[DATA UNDER STUDY]
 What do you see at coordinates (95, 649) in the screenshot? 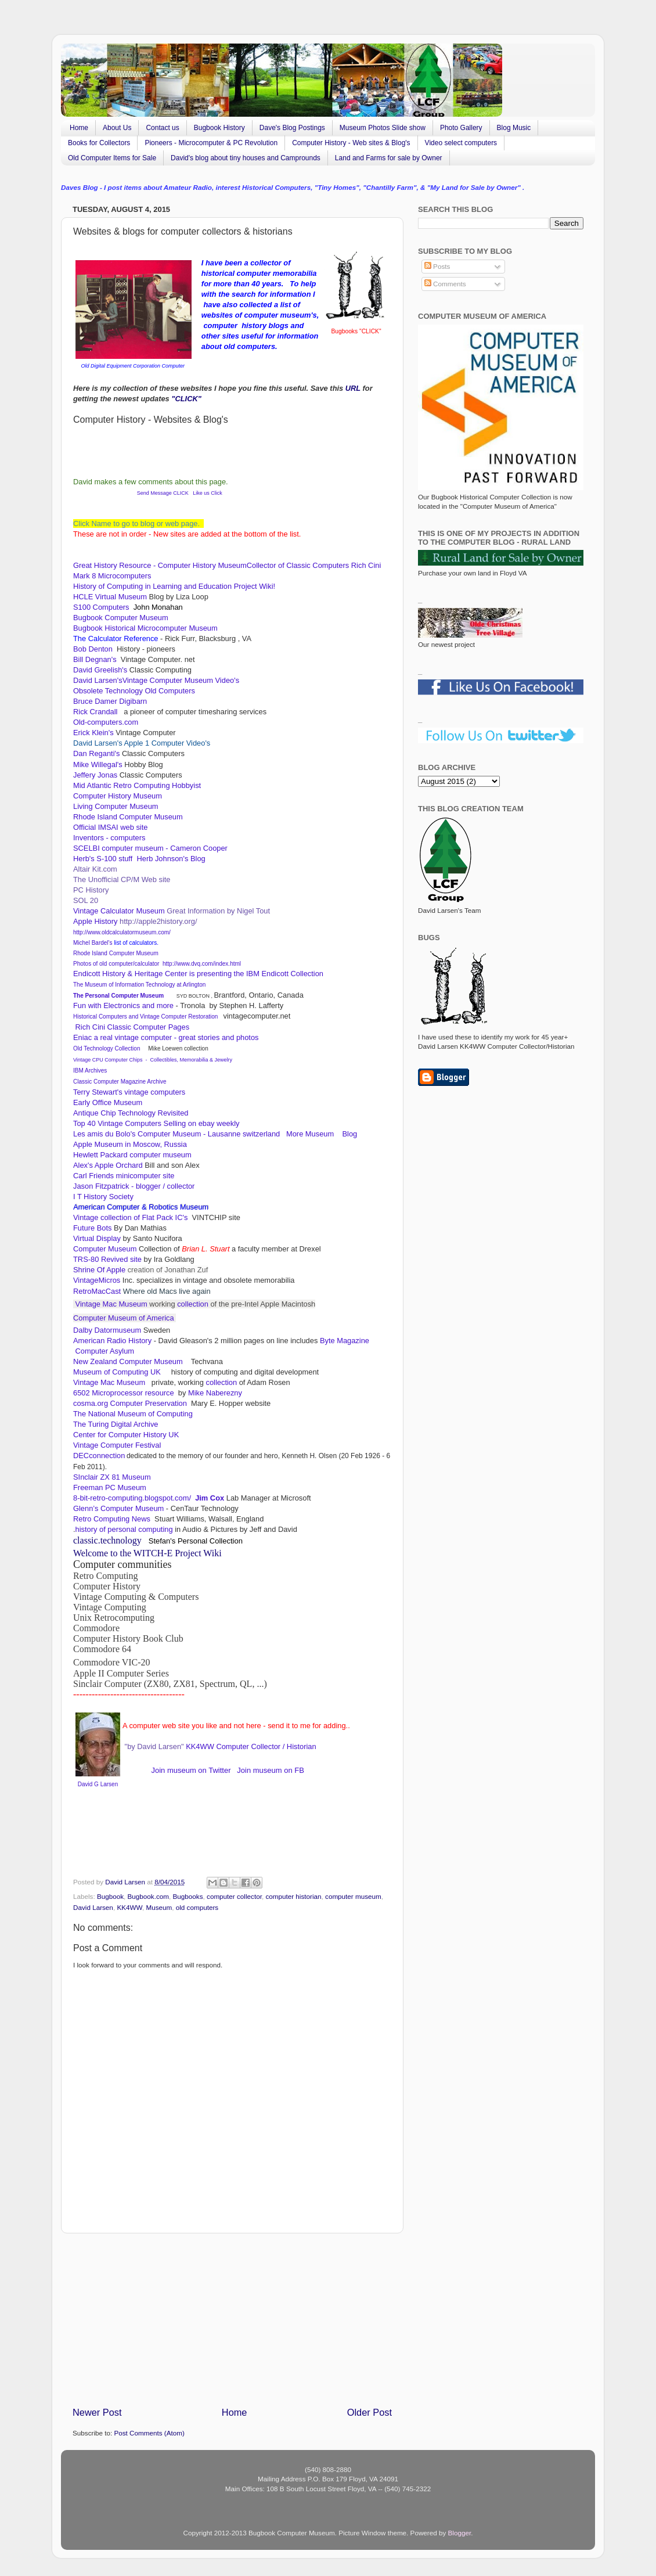
I see `Bob Denton` at bounding box center [95, 649].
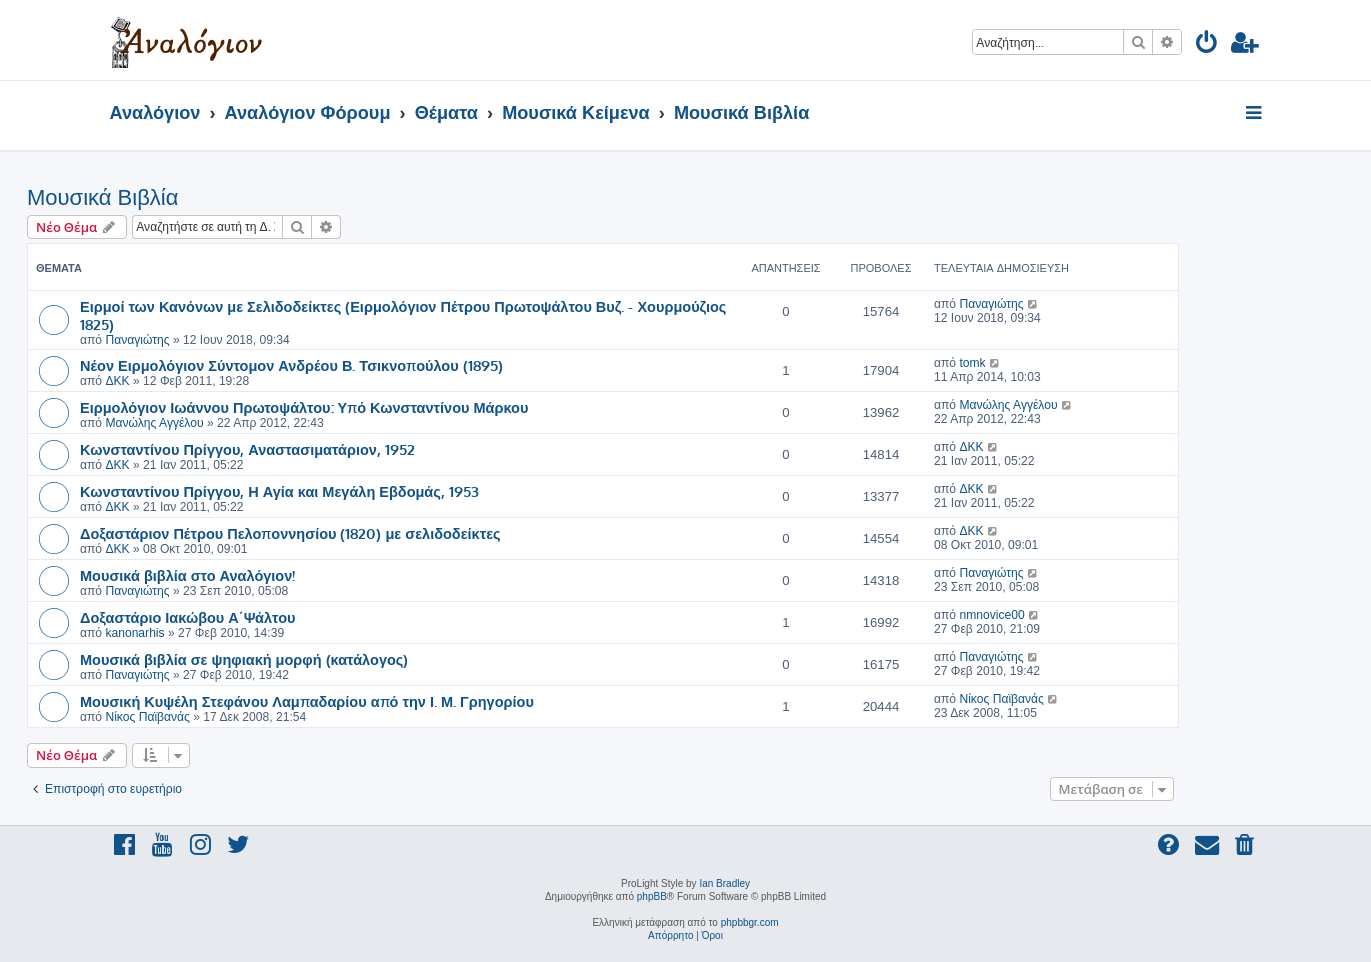 The height and width of the screenshot is (962, 1371). What do you see at coordinates (724, 883) in the screenshot?
I see `Ian Bradley` at bounding box center [724, 883].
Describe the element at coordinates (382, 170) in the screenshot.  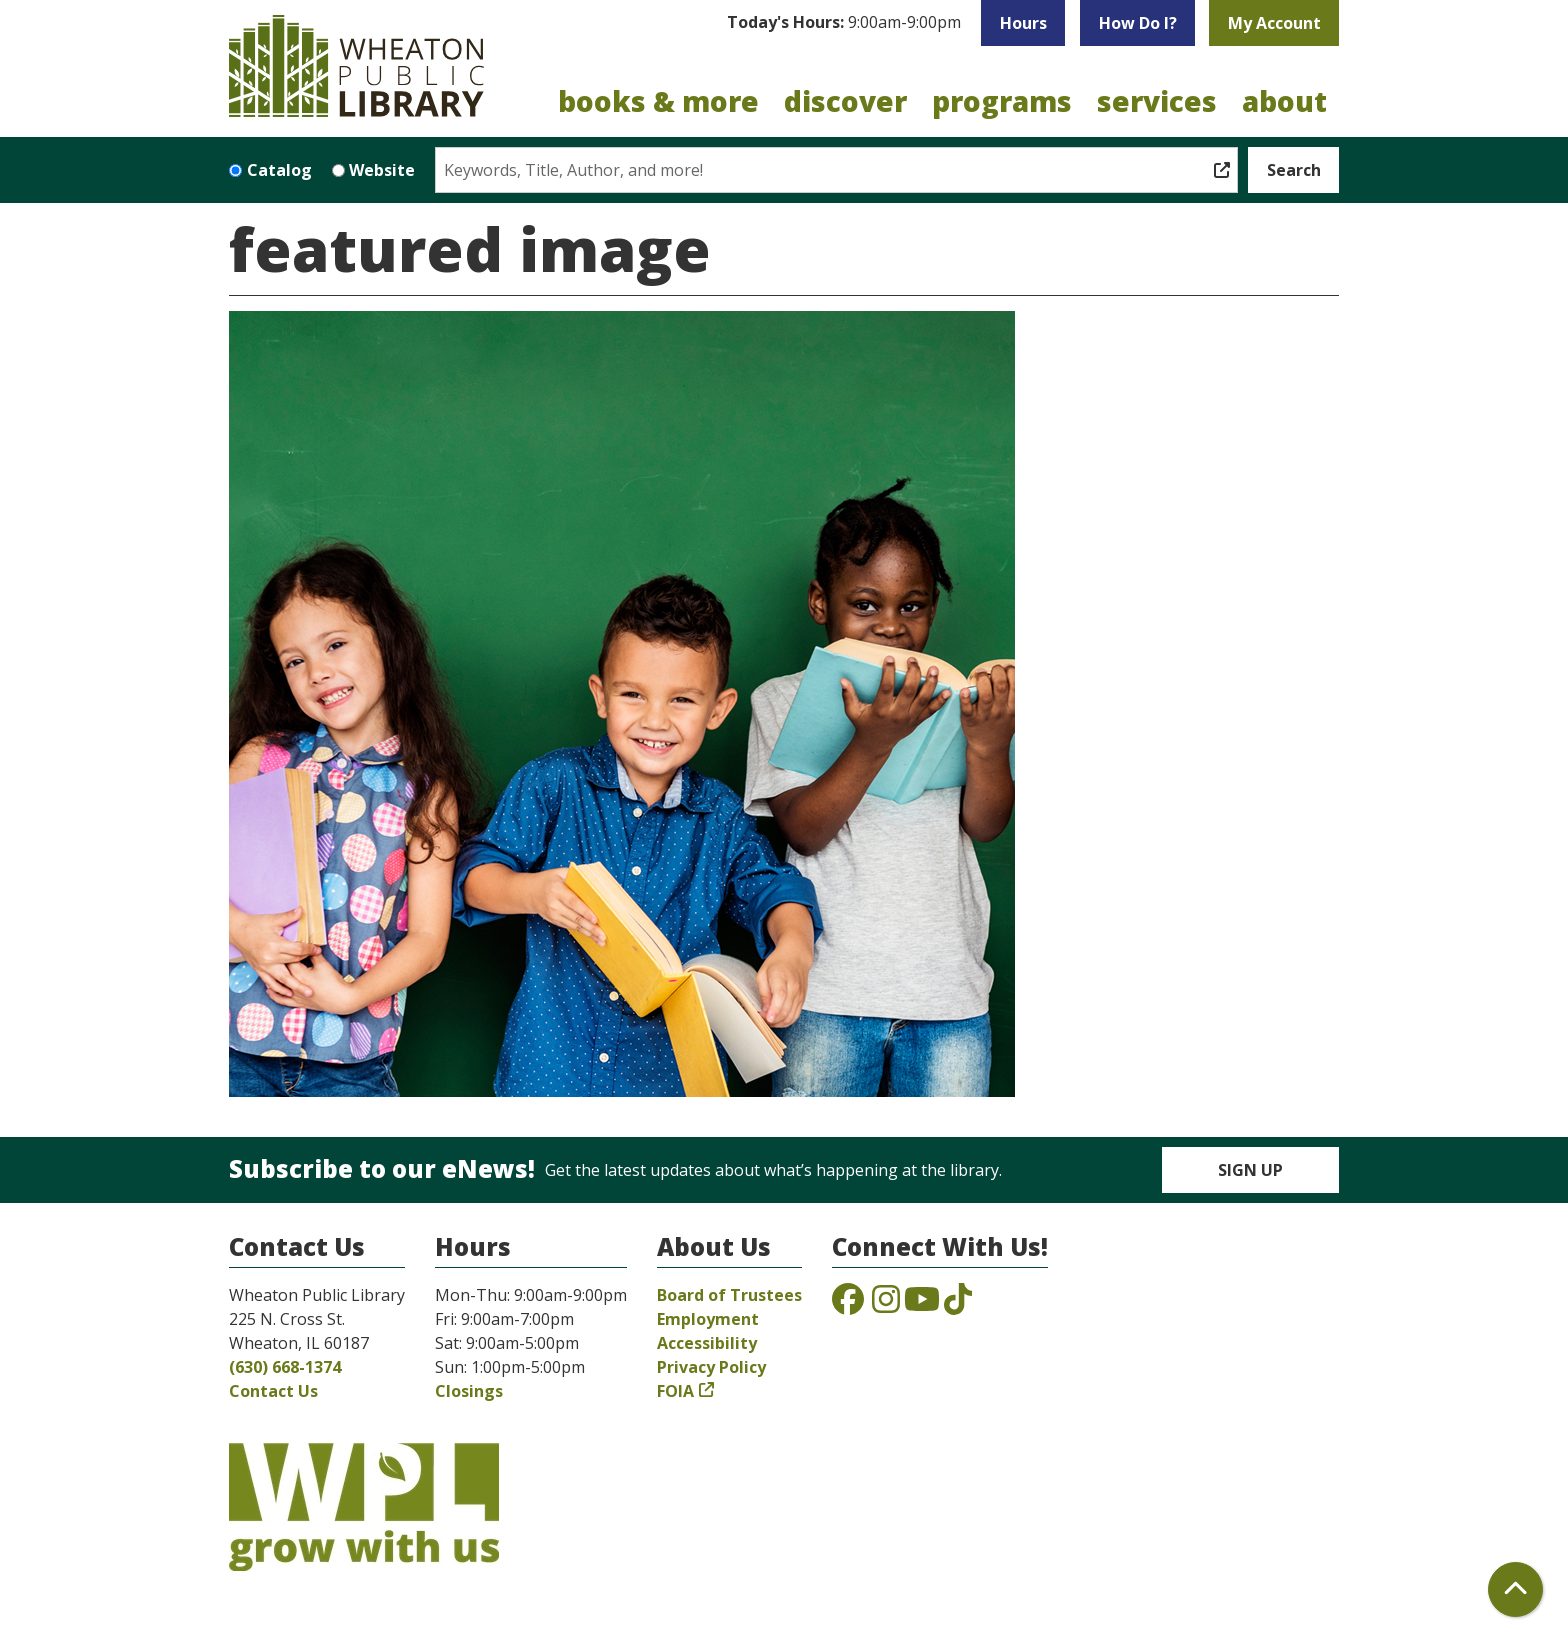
[/DATA UNDER STUDY]
ABOUT THIS TASK >> Output the records above exactly as written, but leave out the pictures.

EXERCISE ANSWER >>
 What do you see at coordinates (95, 649) in the screenshot? 
I see `Bob Denton` at bounding box center [95, 649].
 The height and width of the screenshot is (962, 1371). What do you see at coordinates (724, 883) in the screenshot?
I see `Ian Bradley` at bounding box center [724, 883].
Describe the element at coordinates (382, 170) in the screenshot.  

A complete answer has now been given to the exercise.